A man is a Modernist when he no longer admits a Catholic doctrine with his intellect and will, but shirks the loss of its benefits.
The fear takes two forms. Sometimes (as with Loisy—a very great scholar—during his period of Modernism), it is the fear of corporate surroundings. A man has ceased to believe, but he is afraid of following out the full consequences of his new intellectual attitude because he fears what people may say. More often the fear is an inward fear, very largely unconscious in its working and certainly unintelligent. It is the fear of losing a certain habit of mind to which the man who has lost belief is accustomed, which is only intellectually tenable so long as he believes, but which he blindly clings to when it is no longer intellectually tenable to him because the loss of the moral habit would be so painful.
In the Modernist of this type, trying desperately to combine incompatible things, you will find two marks invariably present. First, he is muddle-headed; secondly, he does violence to sane judgment upon testimony.
That is exactly what you shall find in Mr. Wells’s attitude towards the belief of Our Lord Himself in His Own Divinity and His followers’ corresponding belief. Mr. Wells no longer believes in Our Lord’s Divinity, but he wants to go on feeling that He made all the difference. In the attempt to straddle between the two his judgment goes all to pieces, and even his grossly insufficient reading on the elementary evidence disturbs him. Thus Our Lord “is a great Teacher.” He comes to “liberate the intense realization of the righteousness and unchallenged oneness of God and of man’s obligation to God from its old Jewish narrowness” (pp. 321, 322). (The reader will remember, though Mr. Wells has forgotten it, that, a few pages back, God was appearing in the Outline of History as a human phantasy, and a nasty one: proceeding from the “Old Man.” It is a fine example of inchoate thinking!) Our Lord is, in phrase after phrase, a subject for awestruck wonder and admiration. Yet He does not Himself quite know what He is about. Our Lord, according to Mr. Wells, does no more than talk very vaguely on general duties, and allude still more vaguely to some undefined, incomprehensible “kingdom.” Our Lord has no intention of definite organized action upon Mankind; indeed, He is clearly incapable of it. He never said anything about His divine commission, nor confirmed it with marvels, nor established rules of conduct, nor (of course) said a word about any Institution designed to perpetuate His memory, to enforce His teaching and continue His effect on earth. Those who heard Him and knew Him had no experience of His saying any such things; wherefore Mr. Wells adopts the old tag of Our Lord being “the seed rather than the founder.” And so on.

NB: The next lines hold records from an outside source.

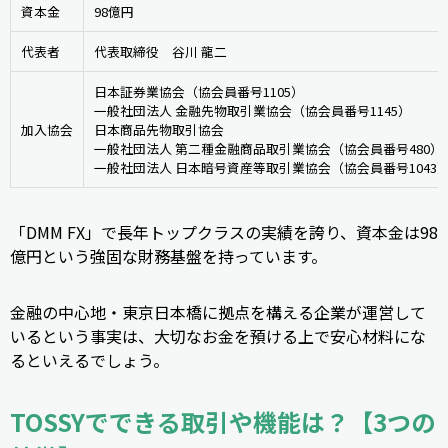
資本金
98億円
代表者
代表取締役　谷川 龍二
日本証券業協会（協会員番号1105）
一般社団法人 金融先物取引業協会（協会員番号1145）
加入協会
日本商品先物取引協会
一般社団法人 第二種金融商品取引業協会（協会員番号480）
一般社団法人 日本暗号資産等取引業協会（協会員番号1043
「DMM FX」で長年トップクラスの実績を誇り、資本金は98
億円という強固な財務基盤を持っています。
金融の中心地・東京日本橋に拠点を構える企業が運営して
いるという事実は、大切なお金を預ける上で安心材料にな
るといえるでしょう。
TOSSYでできる取引や機能は？【3つの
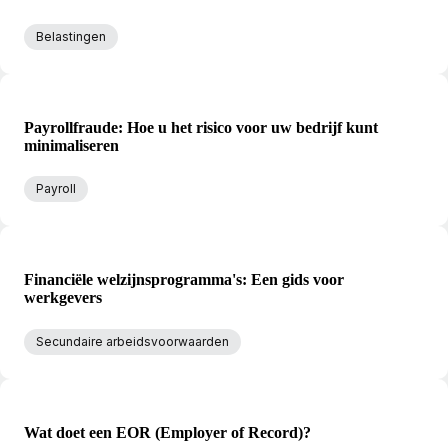
Belastingen
Payrollfraude: Hoe u het risico voor uw bedrijf kunt
minimaliseren
Payroll
Financiële welzijnsprogramma's: Een gids voor
werkgevers
Secundaire arbeidsvoorwaarden
Wat doet een EOR (Employer of Record)?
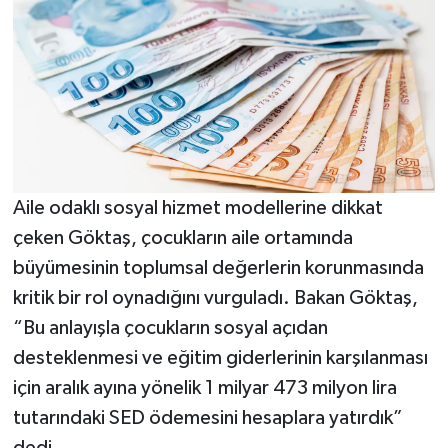
Aile odaklı sosyal hizmet modellerine dikkat
çeken Göktaş, çocukların aile ortamında
büyümesinin toplumsal değerlerin korunmasında
kritik bir rol oynadığını vurguladı. Bakan Göktaş,
“Bu anlayışla çocukların sosyal açıdan
desteklenmesi ve eğitim giderlerinin karşılanması
için aralık ayına yönelik 1 milyar 473 milyon lira
tutarındaki SED ödemesini hesaplara yatırdık”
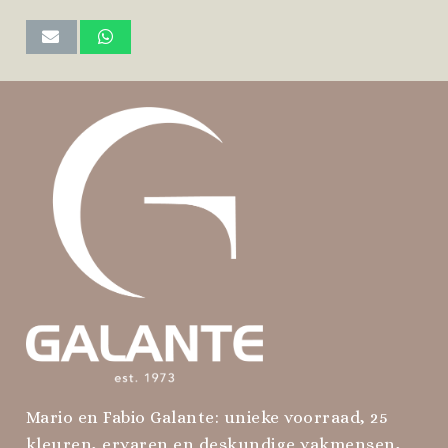
Mario en Fabio Galante: unieke voorraad, 25
kleuren, ervaren en deskundige vakmensen,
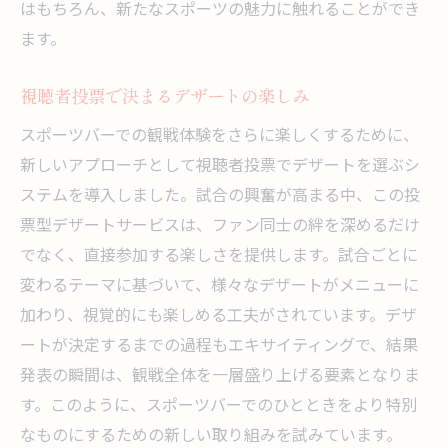
はもちろん、新たなスポーツの魅力に触れることができ
ます。
視聴者投票で決まるデザートの楽しみ
スポーツバーでの観戦体験をさらに楽しくするために、
新しいアプローチとして視聴者投票でデザートを選ぶシ
ステムを導入しました。試合の興奮が高まる中、この投
票型デザートサービスは、ファン同士の絆を深めるだけ
でなく、直接参加する楽しさを提供します。試合ごとに
変わるテーマに基づいて、様々なデザートがメニューに
加わり、視覚的にも楽しめる工夫がされています。デザ
ートが決定するまでの過程もエキサイティングで、結果
発表の瞬間は、観戦全体を一層盛り上げる要素となりま
す。このように、スポーツバーでのひとときをより特別
なものにするための新しい取り組みを試みています。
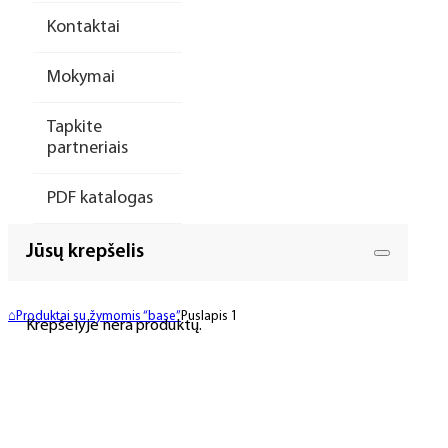
Kontaktai
Mokymai
Tapkite
partneriais
PDF katalogas
Jūsų krepšelis
⌂
Produktai su žymomis “base”
Puslapis 1
Krepšelyje nėra produktų.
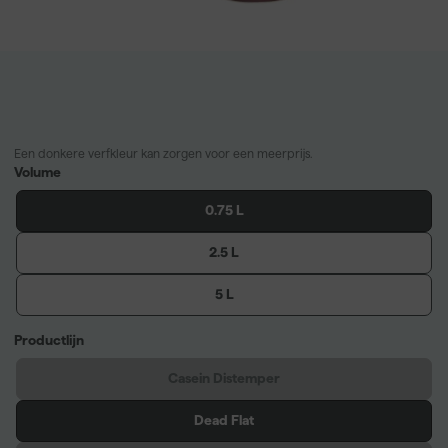
Een donkere verfkleur kan zorgen voor een meerprijs.
Volume
0.75 L
2.5 L
5 L
Productlijn
Casein Distemper
Dead Flat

All that is essentially Modernist—and already belated. In a few years it will look grotesque.
The intelligent, straightforward and courageous thing to do if you are a clear-headed man and have ceased to believe, is to say that the whole Christian affair is an imposture and an irritating imposture at that. That is the German non-Christian attitude; the German non-Christian boldly talks of “The Jesus Fairy Tale” and asks us to be well rid of it.

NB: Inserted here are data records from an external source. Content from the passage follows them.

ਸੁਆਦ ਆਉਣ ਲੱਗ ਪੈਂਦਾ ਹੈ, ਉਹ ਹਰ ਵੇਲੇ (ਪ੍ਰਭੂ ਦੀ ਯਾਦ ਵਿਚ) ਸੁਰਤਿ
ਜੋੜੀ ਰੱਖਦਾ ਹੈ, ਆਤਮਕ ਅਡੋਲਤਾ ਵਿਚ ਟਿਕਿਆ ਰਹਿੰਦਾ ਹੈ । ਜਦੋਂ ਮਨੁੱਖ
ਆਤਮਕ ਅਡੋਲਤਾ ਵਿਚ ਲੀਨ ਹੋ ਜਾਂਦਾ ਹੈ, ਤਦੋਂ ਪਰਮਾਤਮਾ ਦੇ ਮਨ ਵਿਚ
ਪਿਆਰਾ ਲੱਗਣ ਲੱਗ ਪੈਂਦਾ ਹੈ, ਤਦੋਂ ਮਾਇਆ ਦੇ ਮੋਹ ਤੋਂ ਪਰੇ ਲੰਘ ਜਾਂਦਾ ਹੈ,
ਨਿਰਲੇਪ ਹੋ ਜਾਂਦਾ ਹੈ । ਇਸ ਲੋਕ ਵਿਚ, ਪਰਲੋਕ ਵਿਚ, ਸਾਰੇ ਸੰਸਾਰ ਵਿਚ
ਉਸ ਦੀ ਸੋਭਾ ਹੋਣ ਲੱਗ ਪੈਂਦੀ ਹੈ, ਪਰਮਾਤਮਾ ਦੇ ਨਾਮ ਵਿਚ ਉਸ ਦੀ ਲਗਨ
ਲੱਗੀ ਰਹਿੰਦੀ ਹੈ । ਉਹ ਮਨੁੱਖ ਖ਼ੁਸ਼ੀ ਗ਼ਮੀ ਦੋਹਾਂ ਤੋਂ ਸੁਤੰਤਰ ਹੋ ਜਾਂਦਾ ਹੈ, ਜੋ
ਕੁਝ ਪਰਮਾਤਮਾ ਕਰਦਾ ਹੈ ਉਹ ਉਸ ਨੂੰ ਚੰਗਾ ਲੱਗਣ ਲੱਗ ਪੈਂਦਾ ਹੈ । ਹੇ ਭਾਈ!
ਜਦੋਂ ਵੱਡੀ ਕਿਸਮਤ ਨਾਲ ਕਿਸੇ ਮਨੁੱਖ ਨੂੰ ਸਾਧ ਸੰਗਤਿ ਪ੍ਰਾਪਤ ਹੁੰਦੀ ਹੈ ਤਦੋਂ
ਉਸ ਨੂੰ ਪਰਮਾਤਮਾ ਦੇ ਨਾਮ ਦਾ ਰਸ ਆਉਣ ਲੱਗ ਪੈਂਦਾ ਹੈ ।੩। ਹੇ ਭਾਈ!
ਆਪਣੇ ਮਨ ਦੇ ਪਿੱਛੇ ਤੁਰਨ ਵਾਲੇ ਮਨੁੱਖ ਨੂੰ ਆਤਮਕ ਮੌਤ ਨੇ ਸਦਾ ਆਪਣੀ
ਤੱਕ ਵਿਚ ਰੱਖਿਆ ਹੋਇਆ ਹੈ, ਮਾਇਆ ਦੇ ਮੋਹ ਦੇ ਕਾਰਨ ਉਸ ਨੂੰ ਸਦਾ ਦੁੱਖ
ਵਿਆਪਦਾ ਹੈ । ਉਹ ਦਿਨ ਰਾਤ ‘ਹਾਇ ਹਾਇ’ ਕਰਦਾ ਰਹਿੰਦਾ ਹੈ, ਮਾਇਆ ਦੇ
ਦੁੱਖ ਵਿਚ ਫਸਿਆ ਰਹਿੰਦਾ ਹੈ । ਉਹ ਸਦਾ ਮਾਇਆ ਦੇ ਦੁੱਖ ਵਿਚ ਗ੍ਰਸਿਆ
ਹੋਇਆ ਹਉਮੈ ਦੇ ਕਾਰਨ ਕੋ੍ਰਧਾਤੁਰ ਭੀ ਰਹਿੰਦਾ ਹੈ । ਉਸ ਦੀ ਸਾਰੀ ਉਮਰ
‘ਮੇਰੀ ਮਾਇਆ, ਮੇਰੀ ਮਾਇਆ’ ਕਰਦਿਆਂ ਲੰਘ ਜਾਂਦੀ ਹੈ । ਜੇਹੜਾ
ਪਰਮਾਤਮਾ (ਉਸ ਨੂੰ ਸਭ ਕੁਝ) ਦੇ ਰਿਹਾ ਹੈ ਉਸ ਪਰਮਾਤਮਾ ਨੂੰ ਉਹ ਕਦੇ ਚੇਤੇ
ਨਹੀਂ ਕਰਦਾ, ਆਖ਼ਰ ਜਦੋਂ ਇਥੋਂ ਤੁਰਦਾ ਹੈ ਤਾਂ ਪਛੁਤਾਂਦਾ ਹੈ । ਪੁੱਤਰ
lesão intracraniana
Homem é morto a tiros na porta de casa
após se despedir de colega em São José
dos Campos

That is the French and Italian non-Christian attitude: a determination to have done with the tradition of Christian morals, and to root them out of the State.

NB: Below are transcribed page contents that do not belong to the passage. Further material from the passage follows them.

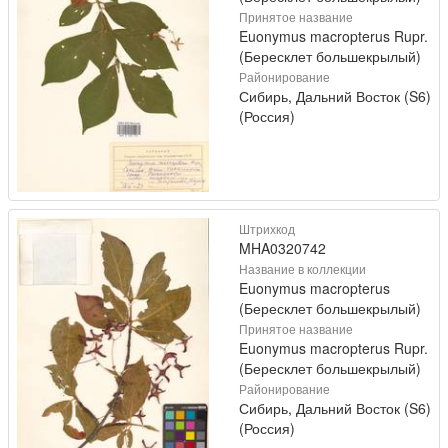
Принятое название
Euonymus macropterus Rupr.
(Бересклет большекрылый)
Районирование
Сибирь, Дальний Восток (S6)
(Россия)
Штрихкод
MHA0320742
Название в коллекции
Euonymus macropterus
(Бересклет большекрылый)
Принятое название
Euonymus macropterus Rupr.
(Бересклет большекрылый)
Районирование
Сибирь, Дальний Восток (S6)
(Россия)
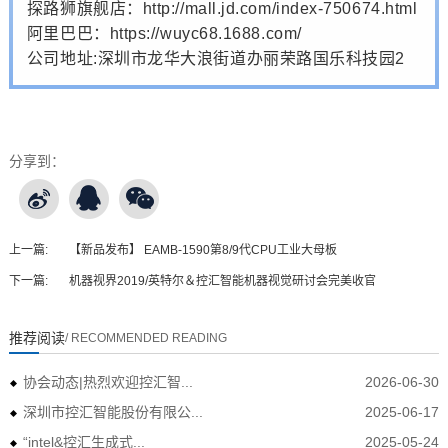
探路狮旗舰店：http://mall.jd.com/index-750674.html
阿里巴巴：https://wuyc68.1688.com/
公司地址:深圳市龙华大浪街道办丽荣路国乐科技园2
分享到：
上一篇:
【新品发布】 EAMB-1590第8/9代CPU工业大母板
下一篇:
机器视界2019/英特尔＆控汇智能机器视觉研讨会完美收官
推荐阅读
/ RECOMMENDED READING
协会动态|热烈欢迎控汇智...
2026-06-30
深圳市控汇智能股份有限公...
2025-06-17
“intel&控汇生成式...
2025-05-24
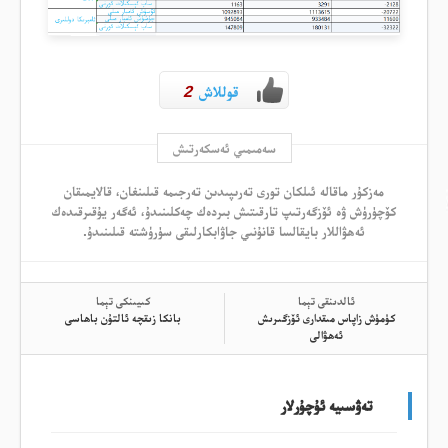
قوللاش
2
سەمىمىي ئەسكەرتىش
مەزكۇر ماقالە ئىلكان تورى تەرىپىدىن تەرجىمە قىلىنغان، قالايمىقان
كۆچۈرۈش ۋە ئۆزگەرتىپ تارقىتىش بىردەك چەكلىنىدۇ، ئەگەر يۇقىرقىدەك
ئەھۋاللار بايقالسا قانۇنىي جاۋابكارلىقى سۈرۈشتە قىلىنىدۇ.
ئالدىنقى تېما
كىيىنكى تېما
كۈمۈش زاپاس مىقدارى ئۆزگىرىش
بانكا زىقچە ئالتۇن باھاسى
ئەھۋالى
تەۋسىيە ئۇچۇرلار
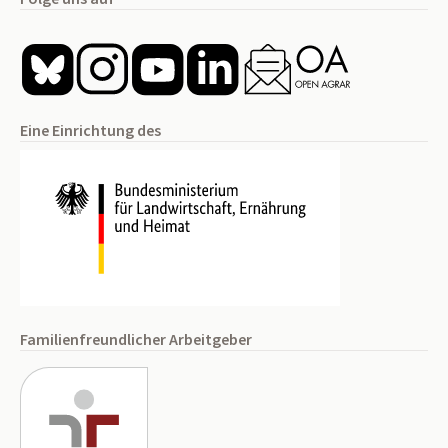
Eine Einrichtung des
Familienfreundlicher Arbeitgeber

That is the attitude of the old and robust English Atheism which was far more respectable intellectually and morally than the Modernist sentimentality of our day.
Granted the premises of men like our author, the Christian spirit proceeds from a fraud or an illusion and should be abandoned. It interferes with many of the pleasures of human life. It prevents an easy natural way of going on. It introduces authority in moral affairs (and that is always irksome). Unless you believe that you hear the voice of the Creator imposing such things, there is no sort of reason why you should accept them.
Since Mr. Wells will not give up the emotional side of his ancestral religion, though abandoning the intellectual side, he necessarily falls into bad history: the bad history of that sort which we have heard repeated so often that we almost take it for granted as a necessary part of the world around us, but which is just as bad history to-day as when it first startled the audiences of a hundred years ago.